Les djinns forment des sociétés organisées à l’image des sociétés humaines. Le chef des djinns est un sultan. Il existe des juges et d'autres professions sociales dans les sociétés de djinns. Les génies, dont l’aspect original est invisible pour les humains, seraient issus du feu, ce qui instaure une totale discontinuité physique avec les humains créés à partir de l’argile. Mais même s'il existe une grande différence sur le plan physique, il y a une continuité au niveau spirituel : apparence différente mais intérieur identique.
Les habitants de la forêt
Les djinns sont destinés à être les acteurs d’une domestication des êtres de la forêt et on retrouve une certaine analogie avec les animaux de la ferme dont les hommes sont les acteurs. Les animaux de la forêt sont véritablement domestiqués, non pas par les humains mais par les djinns. En effet, les djinns sont les habitants de la forêt et de ce fait les maîtres des animaux non domestiqués par les hommes. On appelle « ahmul el hayan » ceux qui ont la charge des animaux de la forêt.
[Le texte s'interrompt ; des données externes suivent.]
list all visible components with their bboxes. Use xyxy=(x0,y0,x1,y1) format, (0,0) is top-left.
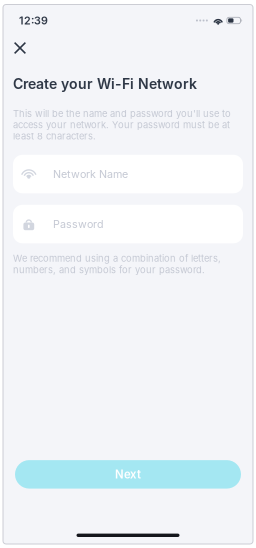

Ces mêmes animaux avec lesquels les hommes n’entretiennent pas de rapports domestiques sont connus pour servir d’animaux domestiques aux djinns :
les chacals sont leurs chiens,
les perdrix sont leurs poules,
les antilopes sont leurs chevaux,
etc.
Les analogies d’apparence établies entre les animaux domestiques et les animaux de la forêt prennent ici tout leur sens et coïncident avec une analogie entre leurs qualités intrinsèques. La forêt apparaît comme l’espace domestique des djinns par opposition à l’espace domestique des humains constitué par la maison, les jardins, les champs. La forêt, espace occupé par les djinns, relève d'un ordre articulé autour des mœurs et des coutumes des djinns.
Ce qui distingue intrinsèquement les animaux domestiques des animaux de la forêt est avant tout la nature de ceux qui les domestiquent, à savoir les humains ou les djinns. Et ces deux mondes voisins entretiennent des craintes et des répulsions l'un par rapport à l'autre. Il faut noter par exemple que les djinns ont peur de certains animaux domestiques tels que les chiens et les vaches.
La perception des djinns - Comment les reconnaitre ?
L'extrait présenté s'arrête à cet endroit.